Testimony Before the Master Plan
Committee on Professional Personnel Development
February 12, 2002
By VirginiaAnn Shadwick, Representing
the California Teachers Association
M. Chair and Members of the Committee:
I am VirginiaAnn Shadwick, a member of the Board of Directors of the
California Teachers Association and a Librarian at San Francisco State
University.
On behalf of our more than 300,000 members, I would like to thank you
for this opportunity to address the Professional Personnel Development
work group’s draft report. I would also like to thank you and the committee
members for their hard work and for the attention the legislature is paying
to these important issues.
Let me at the outset clearly state that CTA is firmly committed to ensuring
that every student at every level of public education in California – from
kindergarten through the university – is taught by a highly qualified educator.
Furthermore, we believe it is crucial to have sufficient numbers of highly
qualified librarians, nurses, counselors and other certificated personnel
whose dedicated efforts are helping our students throughout the state.
Given the committee’s long agenda, I’ll try to keep my remarks short.
Please consider them an addendum to the minority report that was submitted
by Leslie Littman, a social studies teacher from Hart High School, a member
of the work group, and chair of CTA’s Credentials and Professional Development
Committee.
I would like to focus attention on two major issues.
First, what must be done to attract and keep the fully qualified teachers
California needs at all levels K-university; and, second, what changes
we are urging be made to the draft recommendations.
Let me emphasize that every recent study on the teaching shortage in
California – including the work group report -- has made the same point.
First and foremost, to get the more than 300,000 highly qualified teachers
and higher education faculty this state needs over the next decade, California
must make the compensation packages for these jobs more attractive. We
simply cannot secure the teachers we need without bringing the salary and
benefits more in line with those of comparable positions with comparable
responsibilities.
The only real alternative is to reduce the standards for teachers, and
that is a foolish alternative. CTA firmly opposes reductions in standards
for teachers.

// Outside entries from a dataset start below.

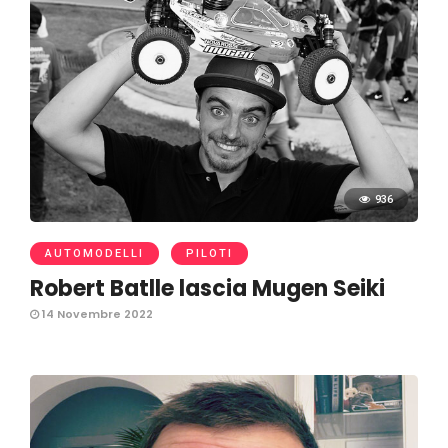
936
AUTOMODELLI
PILOTI
Robert Batlle lascia Mugen Seiki
14 Novembre 2022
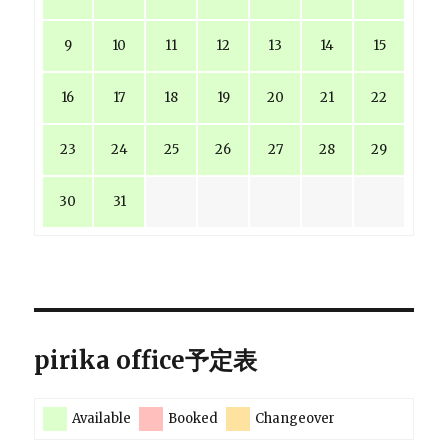
9
10
11
12
13
14
15
16
17
18
19
20
21
22
23
24
25
26
27
28
29
30
31
pirika office予定表
Available
Booked
Changeover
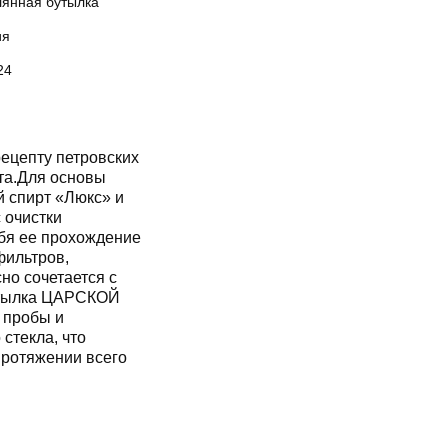
лянная бутылка
ия
24
ецепту петровских
ета.Для основы
й спирт «Люкс» и
 очистки
бя ее прохождение
фильтров,
но сочетается с
утылка ЦАРСКОЙ
 пробы и
 стекла, что
протяжении всего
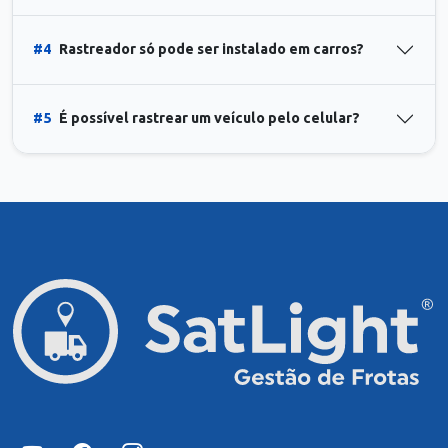
#4
Rastreador só pode ser instalado em carros?
#5
É possível rastrear um veículo pelo celular?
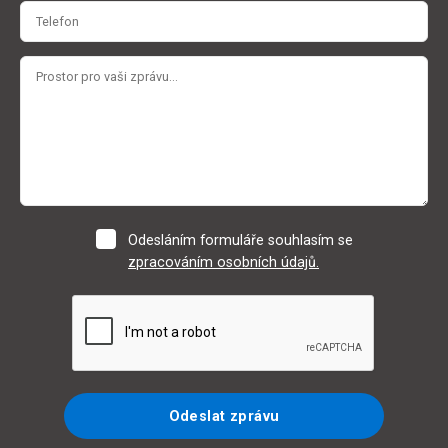
Odesláním formuláře souhlasím se
zpracováním osobních údajů.
Odeslat zprávu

We support taking the only step that will achieve the objective,
and that is substantially raising salaries for fully qualified teachers
and faculty.
We believe this issue is so important that it should become the report’s
first and foremost recommendation. We would urge that the report include
the following language: "The California Legislature believes every Pre-kindergarten
through grade 12 public school and every community college district and
the California State University system must have salary schedules/structures
and fringe benefit programs that will attract and retain scholarly intelligent,
creative, and dedicated personnel. The legislature is committed to making
salary and benefit increases a priority in the State of California."

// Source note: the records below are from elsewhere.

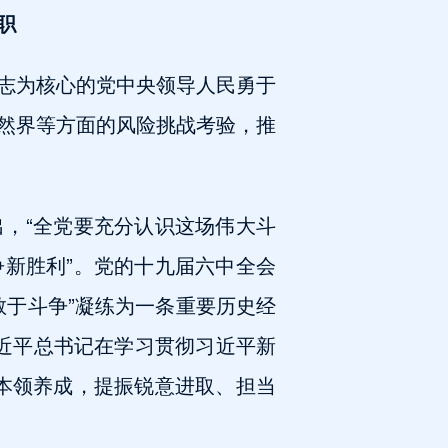
职
志为核心的党中央领导人民勇于
然界等方面的风险挑战考验，推
，“全党要充分认识这场伟大斗
新胜利”。党的十九届六中全会
敢于斗争”凝练为一条重要历史经
习近平总书记在学习贯彻习近平新
本领养成，提振锐意进取、担当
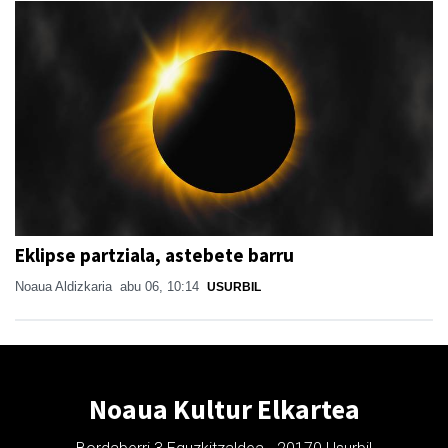
Eklipse partziala, astebete barru
Noaua Aldizkaria
abu 06, 10:14
USURBIL
Noaua Kultur Elkartea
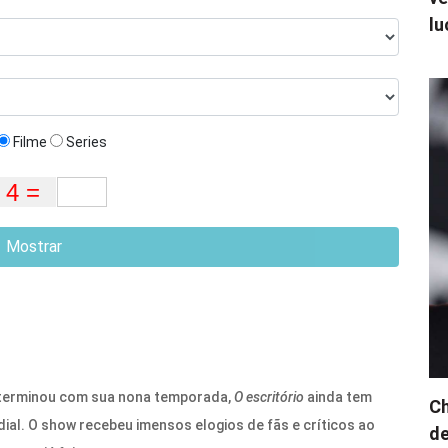
lu
Filme
Series
Mostrar
terminou com sua nona temporada,
O escritório
ainda tem
Ch
al. O show recebeu imensos elogios de fãs e críticos ao
de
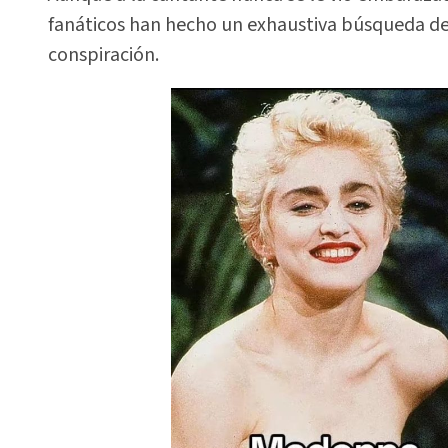
fanáticos han hecho un exhaustiva búsqueda de
conspiración.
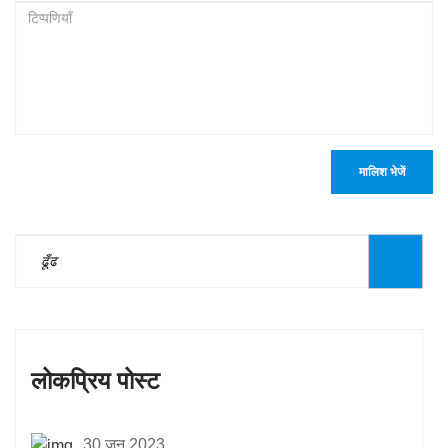
मालिश भेजें
लोकप्रिय पोस्ट
30 जून 2023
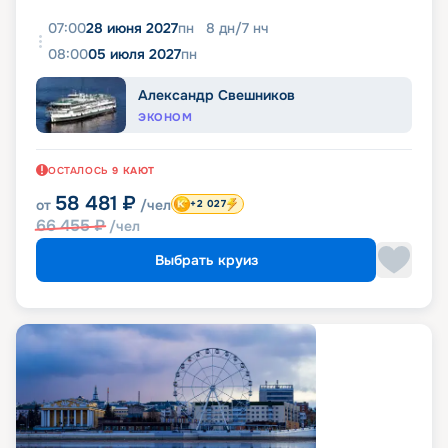
07:00
28 июня 2027
пн
8
дн
/
7
нч
08:00
05 июля 2027
пн
Александр Свешников
ЭКОНОМ
ОСТАЛОСЬ
9
КАЮТ
58 481
₽
от
/чел
+2 027
66 455
₽
/чел
Выбрать круиз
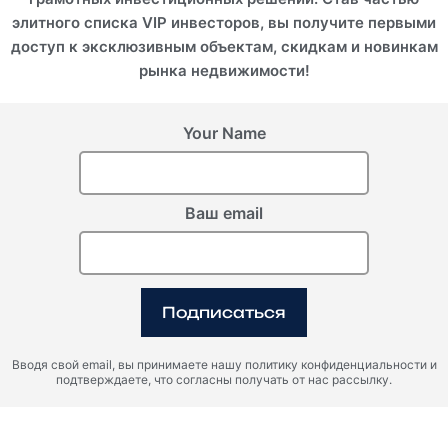
элитного списка VIP инвесторов, вы получите первыми
доступ к эксклюзивным объектам, скидкам и новинкам
рынка недвижимости!
Your Name
Ваш email
Подписаться
Вводя свой email, вы принимаете нашу политику конфиденциальности и
подтверждаете, что согласны получать от нас рассылку.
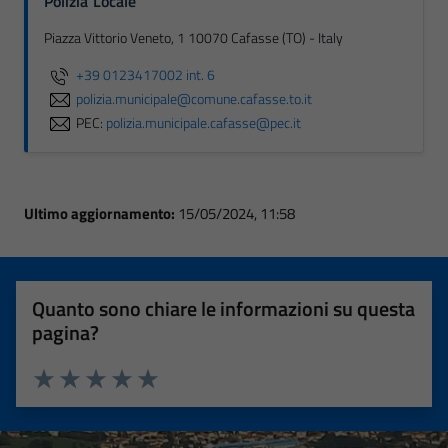
Polizia Locale
Piazza Vittorio Veneto, 1 10070 Cafasse (TO) - Italy
+39 0123417002 int. 6
polizia.municipale@comune.cafasse.to.it
PEC:
polizia.municipale.cafasse@pec.it
Ultimo aggiornamento:
15/05/2024, 11:58
Quanto sono chiare le informazioni su questa
pagina?
Valuta 1 stelle su 5
Valuta 2 stelle su 5
Valuta 3 stelle su 5
Valuta 4 stelle su 5
Valuta 5 stelle su 5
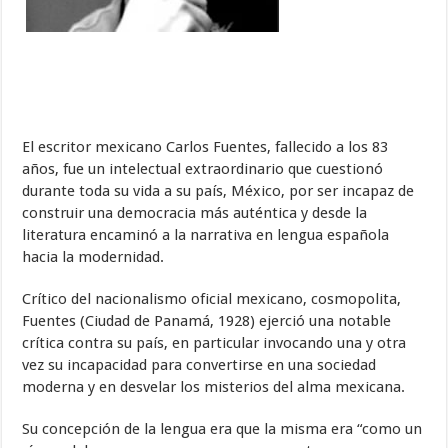
El escritor mexicano Carlos Fuentes, fallecido a los 83
años, fue un intelectual extraordinario que cuestionó
durante toda su vida a su país, México, por ser incapaz de
construir una democracia más auténtica y desde la
literatura encaminó a la narrativa en lengua española
hacia la modernidad.
Crítico del nacionalismo oficial mexicano, cosmopolita,
Fuentes (Ciudad de Panamá, 1928) ejerció una notable
crítica contra su país, en particular invocando una y otra
vez su incapacidad para convertirse en una sociedad
moderna y en desvelar los misterios del alma mexicana.
Su concepción de la lengua era que la misma era “como un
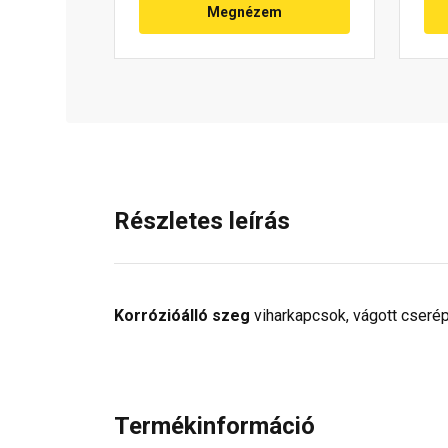
Megnézem
Részletes leírás
Korrózióálló szeg
viharkapcsok, vágott cserép
Termékinformáció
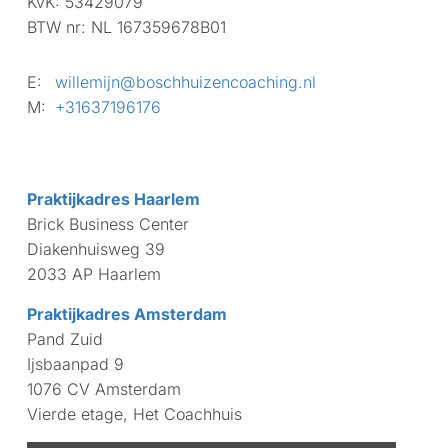
KvK:
53429079
BTW nr:
NL 167359678B01
E:
willemijn@boschhuizencoaching.nl
M:
+31637196176
Praktijkadres Haarlem
Brick Business Center
Diakenhuisweg 39
2033 AP Haarlem
Praktijkadres Amsterdam
Pand Zuid
Ijsbaanpad 9
1076 CV Amsterdam
Vierde etage, Het Coachhuis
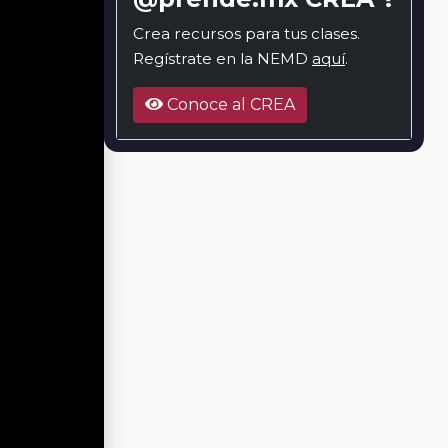
Crea recursos para tus clases.
Regístrate en la NEMD
aquí
.
Conoce al CREA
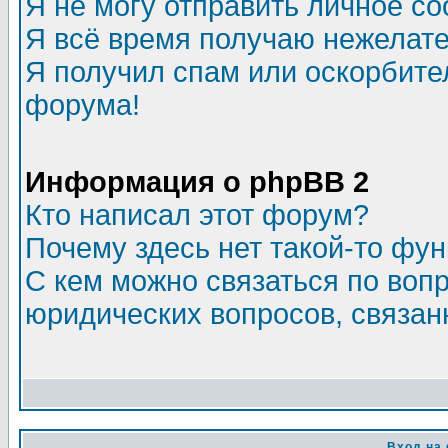
Я не могу отправить личное с
Я всё время получаю нежелат
Я получил спам или оскорбитель
форума!
Информация о phpBB 2
Кто написал этот форум?
Почему здесь нет такой-то фу
С кем можно связаться по воп
юридических вопросов, связа
Вход на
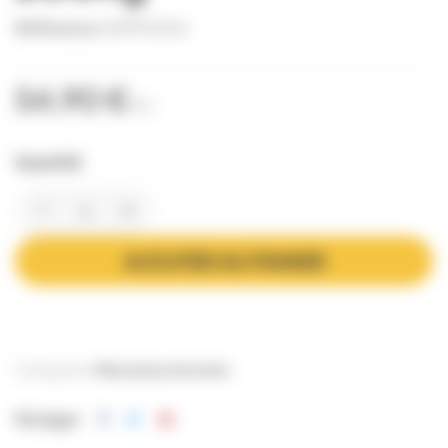
Référence
SUPP0006
54,90 €
TTC
Quantité
AJOUTER AU PANIER
Catégories:
Maturateurs & tamis
Partager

No other remedy….no matter how it is packaged or sugar coated…will help
the shortage.
Note that, technically speaking, California does not have a shortage
of fully qualified or credentialed teachers. The data analyzed by the SRI
International has determined that California has plenty of fully credentialed
teachers – just that many of them have left the profession for other types
of employment with better pay and working conditions. Higher salaries and
more attention to working conditions would go a long way to keep them from
leaving.
At the higher education level, the California Postsecondary Education
Commission has just concluded that faculty salaries at the state university
have fallen 10.6% behind pay at comparable universities.
Several recommendations in the report do propose salary increases for
some elements of the academic community. If the increases in recommendations
9.4, 10.0, and 13.4 were enacted alone, for example, they would provide
increases for administrators only. Such actions would be divisive and unfair,
and not comprehensive enough to solve the problem. Even more important,
they would skew the priorities of an institution away from instruction.
You can’t attract teaching personnel across the board with salary increases
targeted at just a few categories.
Second, although the working group has come up with a number of solid
recommendations, some of the recommendations are not research-based. These
recommendations will not solve the issues of teacher quality and retention.
Let me focus first on the items the report addresses that primarily
affect grades K-12.
The current recommendations, specifically Recommendation 1.0, calls
for the Governor’s Office of the Secretary of Education to coordinate virtually
all K-12 professional development activities. We believe that procedure
would undermine the functions of the State Superintendent of Public Instruction,
a constitutional officer elected by the people. CTA does not believe that
this recommendation will improve the quality of professional development.
This will also not contribute to an understanding of the character and
condition of the organization within which teachers and faculty do their
work and pursue professional development. For these reasons, we oppose
this recommendation.
Current recommendations 2.0 and 3.0 would create new bureaucracies to
gather data and coordinate and monitor local programs. CTA believes this
would simply misuse limited state resources. These resources would be better
earmarked for classroom instruction and support, including substantive
training at the district and at school-site locations.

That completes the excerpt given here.